For some reason it doesn’t recognize my GPU, so it just runs it on the CPU. Takes maybe 15 to 30 mins depending on number of pages, but was a bit longer on my older computer.

HaseebYousfani · March 14, 2023, 10:19pm

Honestly I’m struggling to figure out how to even apply the answer on that website. I am using windows yes. And I thought I wasn’t so bad with computers…

Would you perhaps be okay with going on a discord call or something while I screenshare? I think that might just save a lot of headache.

ChristopherFritz · March 14, 2023, 10:21pm

You may need to guide me on how to initiate contact on Discord, but here’s what I think is the needed information to reach me:

Gorbit99 · March 15, 2023, 12:32am

It’s likely the environment variables needed to be reset, which is done when restarting the cmd

Akashelia · March 15, 2023, 3:36am

That was interesting science indeed, wow!
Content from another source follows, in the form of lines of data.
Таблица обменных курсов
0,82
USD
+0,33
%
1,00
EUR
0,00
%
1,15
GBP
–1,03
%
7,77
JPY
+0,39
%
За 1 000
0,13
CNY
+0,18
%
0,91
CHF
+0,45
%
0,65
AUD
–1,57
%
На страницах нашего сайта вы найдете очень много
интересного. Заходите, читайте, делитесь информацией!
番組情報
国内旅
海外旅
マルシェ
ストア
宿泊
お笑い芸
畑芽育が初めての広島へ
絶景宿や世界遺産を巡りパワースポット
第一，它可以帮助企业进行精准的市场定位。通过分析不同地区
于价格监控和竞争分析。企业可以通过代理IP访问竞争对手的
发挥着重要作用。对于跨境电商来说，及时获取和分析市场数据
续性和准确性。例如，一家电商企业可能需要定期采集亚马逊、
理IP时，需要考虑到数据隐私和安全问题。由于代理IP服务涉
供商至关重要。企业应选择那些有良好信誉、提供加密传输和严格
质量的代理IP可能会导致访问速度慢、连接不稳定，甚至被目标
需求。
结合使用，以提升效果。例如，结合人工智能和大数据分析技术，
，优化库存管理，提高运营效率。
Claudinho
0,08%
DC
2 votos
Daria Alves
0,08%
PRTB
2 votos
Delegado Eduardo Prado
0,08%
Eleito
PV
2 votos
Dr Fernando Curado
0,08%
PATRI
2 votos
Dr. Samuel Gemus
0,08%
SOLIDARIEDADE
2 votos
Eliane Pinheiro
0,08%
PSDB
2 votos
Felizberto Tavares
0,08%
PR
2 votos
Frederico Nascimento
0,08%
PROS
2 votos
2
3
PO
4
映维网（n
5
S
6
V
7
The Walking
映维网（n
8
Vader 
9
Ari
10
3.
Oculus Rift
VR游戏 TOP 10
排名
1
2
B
Thanks for asking @Kazzeon !

rafascar · March 15, 2023, 4:34pm

@ChristopherFritz Thank you so much for sharing this, amazing projects.

I might even try to roll my own versions of Mokuro Bookshelf and Manga Text Search, it really inspired me!

Akashelia · March 15, 2023, 6:02pm

I installed Mokuro and tested on 3 pages of Ruri, wow that looks good

I’m a bit puzzled because when I open the html file in Chrome, my Yomichan shortcut doesn’t work, it doesn’t do any lookup, any idea why?

But otherwise very cool, so much searchable data now, so much potential as you say hehehe

ChristopherFritz · March 15, 2023, 6:05pm

Assuming a Chromium-based browser such as Google Chrome:

Click on this icon on the top-right area of the browser:

Then this at the bottom:

Find Yomichan and click this button:

Enable this option:

By default, extensions cannot access files loaded directly from your computer. This process gives an extension local file access.

(If anyone has this issue on Firefox, I can look into how to enable it on there.)

Akashelia · March 15, 2023, 6:08pm

YES now it works, thank you so much

Now on to making a custom version of Manga Text Search! (never used ruby before so I might run it with something else)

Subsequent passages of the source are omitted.